Congrats on getting through most of the application process and good luck getting courses this summer.  

I was too late for courses last summer.  I started parading with my unit in September and was put into pat (training) platoon.  Basically, we learned a lot of the stuff that we will be taught when we take BMQ in the future.  We were also exposed to some training that relates to our trade.  It's a good experience, especially working with some of the more experienced soldiers as you get a solid grasp of military life and your job before you're technically qualified.  

You may not have to wait for next summer to take your BMQ as I know some units offer this course during weekends in the winter.  

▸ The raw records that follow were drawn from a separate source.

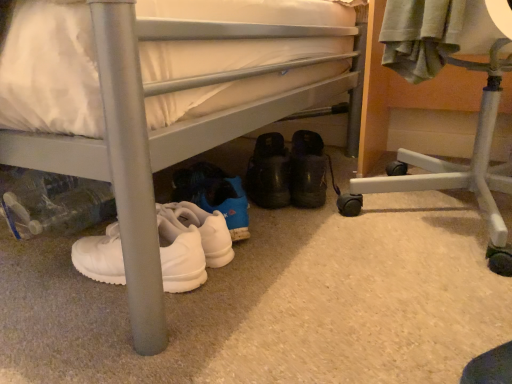 Question: From the image's perspective, is white matte sneakers at lower left on white plastic chair at lower right?

Choices:
 (A) yes
 (B) no

Answer: (A)

Question: Is white matte sneakers at lower left facing towards white plastic chair at lower right?

Choices:
 (A) yes
 (B) no

Answer: (A)

Question: From a real-world perspective, is white matte sneakers at lower left located beneath white plastic chair at lower right?

Choices:
 (A) no
 (B) yes

Answer: (A)

Question: Does white matte sneakers at lower left appear on the right side of white plastic chair at lower right?

Choices:
 (A) yes
 (B) no

Answer: (B)

Question: Is white matte sneakers at lower left further to the viewer compared to white plastic chair at lower right?

Choices:
 (A) no
 (B) yes

Answer: (A)

Question: Considering the positions of white plastic chair at lower right and white matte sneakers at lower left in the image, is white plastic chair at lower right bigger or smaller than white matte sneakers at lower left?

Choices:
 (A) big
 (B) small

Answer: (B)

Question: In terms of height, does white plastic chair at lower right look taller or shorter compared to white matte sneakers at lower left?

Choices:
 (A) short
 (B) tall

Answer: (A)

Question: Considering the positions of white plastic chair at lower right and white matte sneakers at lower left in the image, is white plastic chair at lower right wider or thinner than white matte sneakers at lower left?

Choices:
 (A) wide
 (B) thin

Answer: (B)

Question: Is white plastic chair at lower right to the left or to the right of white matte sneakers at lower left in the image?

Choices:
 (A) right
 (B) left

Answer: (A)

Question: Is white matte sneakers at lower left wider or thinner than black suede shoes at center?

Choices:
 (A) wide
 (B) thin

Answer: (A)

Question: Based on their sizes in the image, would you say white matte sneakers at lower left is bigger or smaller than black suede shoes at center?

Choices:
 (A) big
 (B) small

Answer: (A)

Question: Is white matte sneakers at lower left to the left or to the right of black suede shoes at center in the image?

Choices:
 (A) left
 (B) right

Answer: (A)

Question: From a real-world perspective, is white matte sneakers at lower left physically located above or below black suede shoes at center?

Choices:
 (A) above
 (B) below

Answer: (A)

Question: Is white matte sneakers at lower left taller or shorter than white plastic chair at lower right?

Choices:
 (A) short
 (B) tall

Answer: (B)

Question: Is point (170, 147) positioned closer to the camera than point (507, 49)?

Choices:
 (A) farther
 (B) closer

Answer: (B) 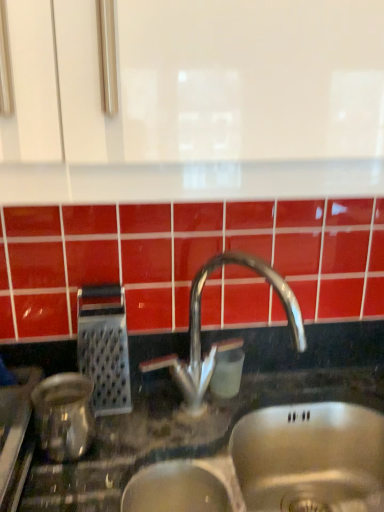 Question: Is metallic grater at left, which ranks as the second appliance in front-to-back order, to the left or to the right of polished metallic faucet at center in the image?

Choices:
 (A) right
 (B) left

Answer: (B)

Question: Does point (117, 298) appear closer or farther from the camera than point (231, 259)?

Choices:
 (A) farther
 (B) closer

Answer: (B)

Question: Which object is the farthest from the shiny metallic kettle at left, the 1th appliance positioned from the front?

Choices:
 (A) metallic grater at left, which ranks as the second appliance in front-to-back order
 (B) polished metallic faucet at center

Answer: (B)

Question: Estimate the real-world distances between objects in this image. Which object is closer to the metallic grater at left, the 1th appliance viewed from the back?

Choices:
 (A) polished metallic faucet at center
 (B) shiny metallic kettle at left, positioned as the 2th appliance in back-to-front order

Answer: (B) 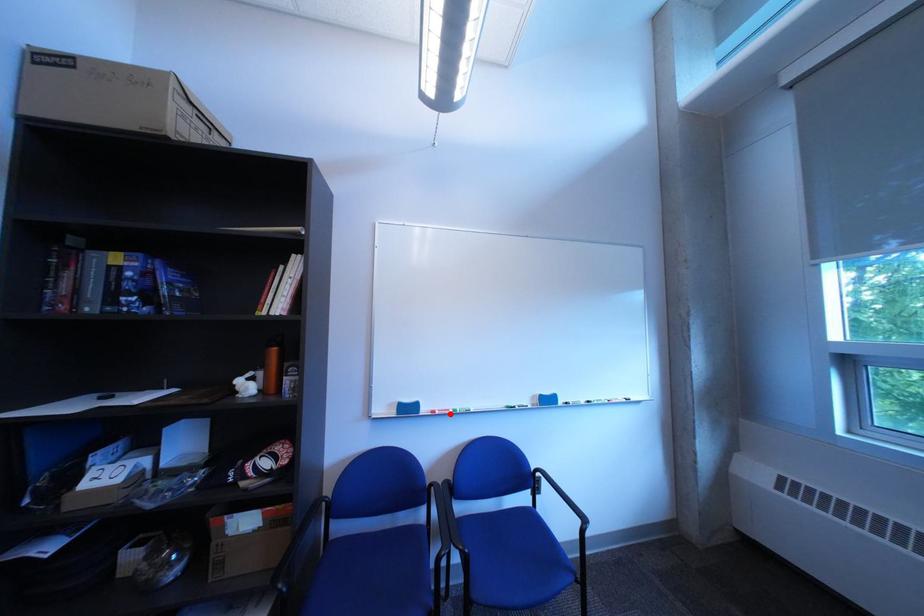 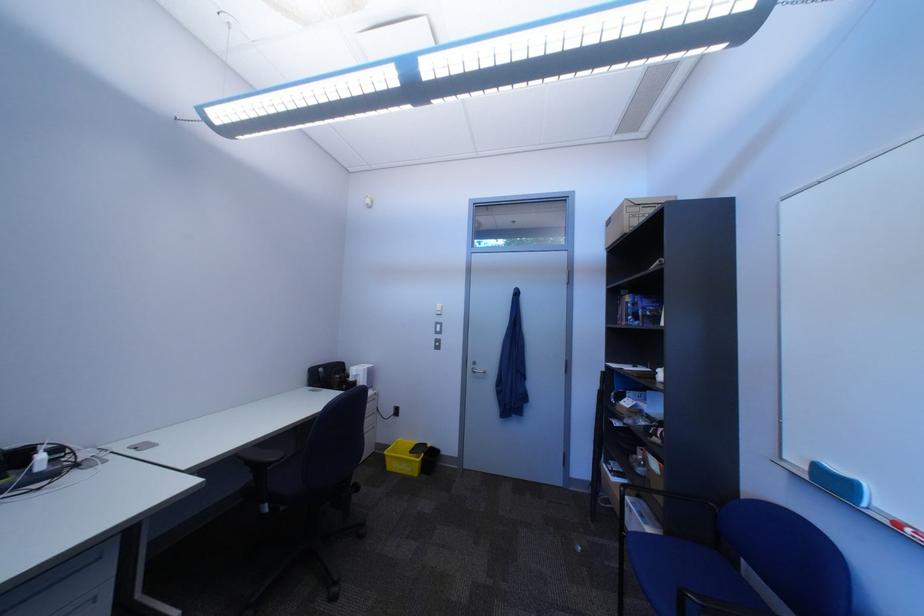 In the second image, find the point that corresponds to the highlighted location in the first image.

(915, 527) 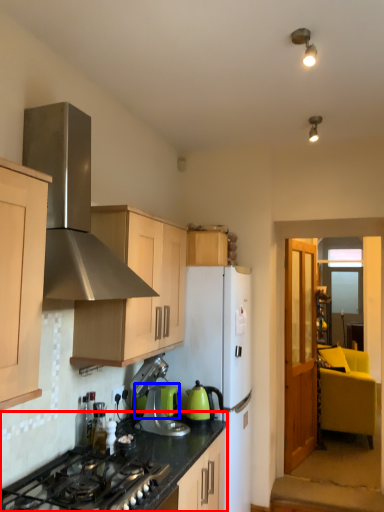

(I say all this from a Res perspective....and not from the same trade--I'm sure that there's others who can be more in depth than I)  

Once again, good luck.  I'm hoping for summer courses myself.....(been in for a year and I'm still not guaranteed a spot.... :rage 

DJ

edit: typo


----------



## phresh J (16 May 2005)

awsome thanks alot DJ, well im going to the 744 comm unit at Jericho beach Vancouver.  So I guess I'll just have to play the waiting game.


----------



## Theoat (16 May 2005)

Speaking from personal experience, I would say it will limit you as far as what you are permitted to do. This isn't necessarily a bad thing. I was with my unit for about 8 months prior to my bmq/sq, but was allowed to attend several weekends of training....mostly spent at base radio learning basics of VP, cooking and managed to see some det. set ups, etc. It really depends on what exercises your unit has planned for the training year(and what your trade is).
It definately gives you a heads up for your upcoming course. I am from 748 in Nanaimo so we work with your unit and 741 Victoria on occasion.


----------



## phresh J (17 May 2005)

Hey thanks guys for the help, another question.  What are the chances of getting a deployment as a Sig Op reservist?  Thanks again.


----------



## Theoat (17 May 2005)

From what I understand pretty good. I am taking my 3's course this summer so I haven't really looked into it yet. If you around your unit they should have a list of taskings available for you to look through. It will give you an idea of what's currently out there and what qualifications are needed for them. 
My unit just sent 4 people on tasking to Kingston for a year and may be sent on tour from there.


----------



## G-Fresh (18 May 2005)

Hey thanks guys for the help, another question.   What are the chances of getting a deployment as a Sig Op reservist?   Thanks again.   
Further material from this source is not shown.